Code would look something similar to
public class ChildWorkflowImpl {
private Boolean done = false;
// @WorkflowMethod
public void createChild() {
childActivity();
childActivity2();
childActivity3();
done = true;
Workflow.sleep(Duration.ofDays(1));
}
// @SignalMethod
public void awaitDone() {
Workflow.await(() -> !done);
}
}
public class ParentWorkflowImpl {
@WorkflowMethod
public void createParent() {
// ... some setup I am not sure how to do
Async.procedure(childWorkflow::createChild);
childWorkflow.awaitDone();
// parentActivity needs the child to be done for
// some resources to be created in an external service
parentActivity();
}
}
I am able to keep the child workflows running for minutes (later will change to days), but I am not able to “connect” to them form new parent workflow runs.
Also… If I run again, the child workflows fail with START_CHILD_WORKFLOW_EXECUTION_FAILED_CAUSE_WORKFLOW_ALREADY_EXISTS, even though I expected it to attach to the running workflow.
Signals are fully asynchronous. So the signal sender gets confirmation immediately as soon as the signal is delivered. But it doesn’t wait for the signal processing. So your approach of blocking the signal handler is not going to work.
I’m confused why you just don’t invoke the child synchronously from the parent?
@WorkflowMethod
public void createParent() {
// this blocks until the child is completed
childWorkflow.createChild();
parentActivity();
}
Another, more generic option is to not complete the workflow once its logic is done and sleep for some time before completing. Then use signal with start to either signal an open workflow or start a new one.
I have the Workflow.sleep call inside the childWorkflow.createChild(). Should I do the sleep in some other place?
Even if the logic may take minutes it will take workflow to be done over a day, and you would like to know when logic is done, not the whole workflow.
That is an interesting solution, I will test it out!
We need to do this because the real use case is a little more complex. The child workflow is to create tables in BigQuery, then the parent workflow could use any number of the child tables to generate a joined table from them. So, we do not know beforehand which child tables we will use at all and if they will be used by zero or many parent tables.
The specific case is that the child tables, since can be used many times by parent tables, we don’t want them to be re calculated again and again if the data is fresh enough, so we want to re use the calculated one for up to a day and then if called after the day, it should be recalculated.
Hope this is clear, let me know if I need to explain something better. And please let me know if this design for using Temporal makes sense to you.

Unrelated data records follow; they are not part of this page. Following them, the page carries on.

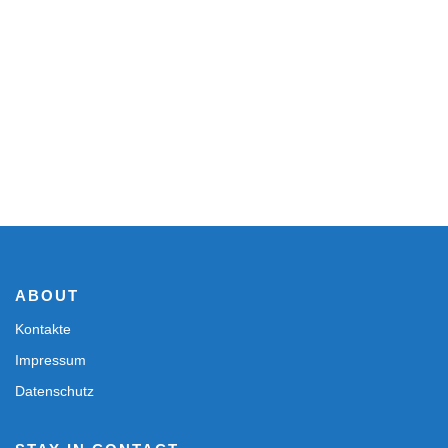
ABOUT
Kontakte
Impressum
Datenschutz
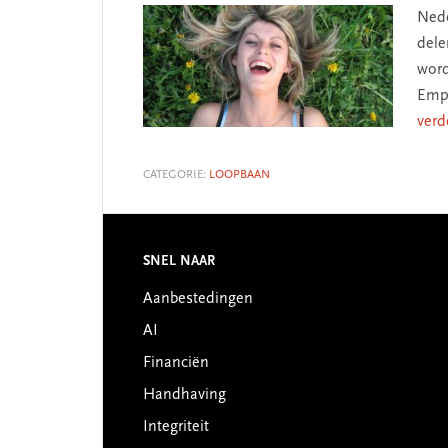
Nede
dele
word
Empl
verd
CATEGORIE:
LOOPBAAN
SNEL NAAR
Footer
Aanbestedingen
AI
Financiën
Handhaving
Integriteit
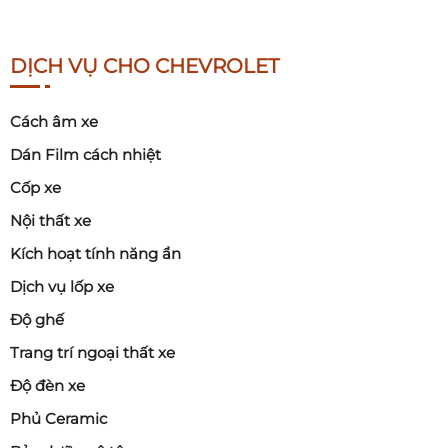
DỊCH VỤ CHO CHEVROLET
Cách âm xe
Dán Film cách nhiệt
Cốp xe
Nội thất xe
Kích hoạt tính năng ẩn
Dịch vụ lốp xe
Độ ghế
Trang trí ngoại thất xe
Độ đèn xe
Phủ Ceramic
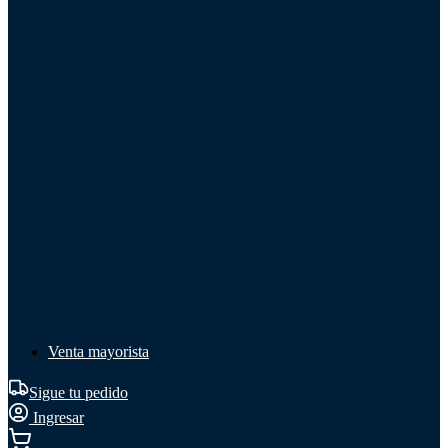
Líquido de frenos
Líquido de frenos
Ver todo
Líquido de frenos
DOT 3
DOT 4
Mineral
Venta mayorista
Sigue tu pedido
Ingresar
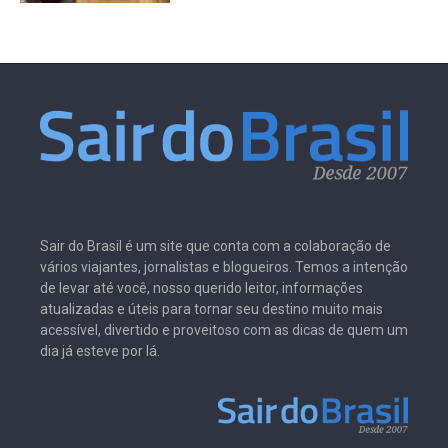
Sair do Brasil é um site que conta com a colaboração de
vários viajantes, jornalistas e blogueiros. Temos a intenção
de levar até você, nosso querido leitor, informações
atualizadas e úteis para tornar seu destino muito mais
acessível, divertido e proveitoso com as dicas de quem um
dia já esteve por lá.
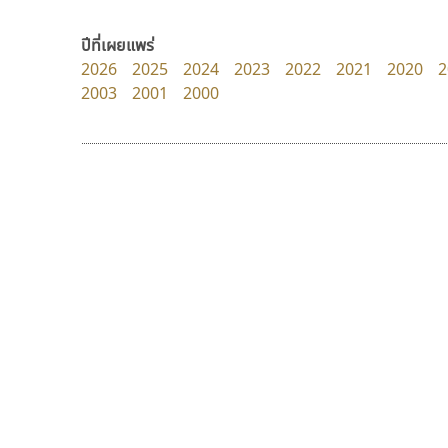
Layiji
Fontcraft
นำโชค สินมงคลรักษา
จุติพงศ์ ภูสุมาศ • สุวิสา ภูสุมาศ
ปีที่เผยแพร่
2026
2025
2024
2023
2022
2021
2020
2
2003
2001
2000
9 Fonts
F
A
Fontcraft
Apple
FontUni
ATK
G
AtNoon
Google Fonts
ทอศิลป์
ธรรมดาสตูดิโอ
B
H
Torsilp
dhammadha studio
B2 SIGN
I
ภาณุพันธุ์ ตะลันกูล
มณฑล ธนาโรจน์
BLK
Iannnnn
Book
J
BTN
Jipatype
C
JS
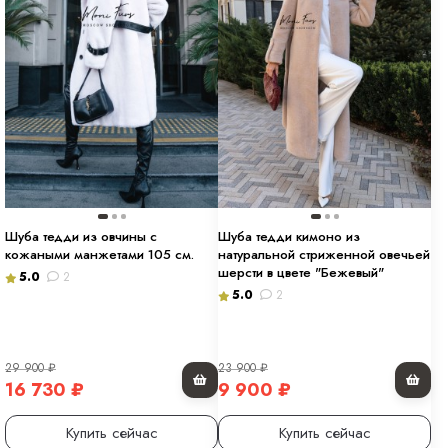
Шуба тедди из овчины с
Шуба тедди кимоно из
кожаными манжетами 105 см.
натуральной стриженной овечьей
шерсти в цвете "Бежевый"
5.0
2
5.0
2
29 900
₽
23 900
₽
16 730
₽
9 900
₽
Купить сейчас
Купить сейчас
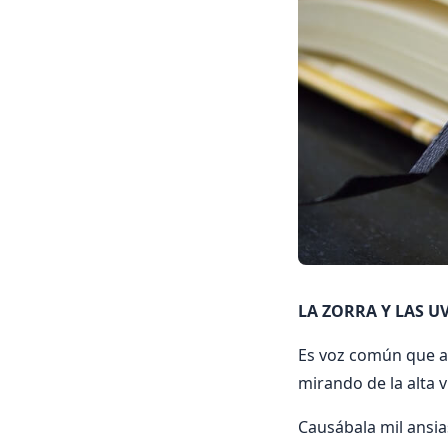
LA ZORRA Y LAS UV
Es voz común que a 
mirando de la alta v
Causábala mil ansias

Sure thing. We have a set of queries based on external data to be ran and stored in BigQuery, let’s call them base tables, then these base tables are used to calculate what we will call a product table by joining some of the base tables together.
Since the base tables are created based on external data, they can become “stale” if a lot of time has passed between the base table being created and then used to create a product table.
So the idea is that the base tables are calculated as they are needed for product tables, that means, if the product table 1 needs base tables A and B, we calculate base tables A and B and when they are done, use them to calculate product table 1. But if right afterwards we need to calculate product table 2 which needs base tables A and B again, we don’t want to re calculate them, since that would be a waste of time, it has just passed a few minutes.
The idea then is that a base table once calculated, is considered “fresh” enough for a whole day, and after the day, we want to consider it stale and re calculate it again if it is ever needed.
How many base and product tables are you targeting?
The simplest solution would be to have a single workflow that keeps staticstics about all the tables. But it assumes a bounded number of tables. This workflow would start activities and child workflows to execute refreshes.
What we ended up doing is that we removed the child / parent idea and treated each of the workflows separately, but triggered base workflow from product workflow.
The problem with child/parent was that whenever a product workflow finished, base workflow was terminated and not let to sleep for 1 day.
Warning: java pseudo-code, trying to convey an idea only
It is possible to start a child in the abandoned mode. But in your case of an n-to-n relationship it doesn’t make sense to use child workflows. So your current approach is fine.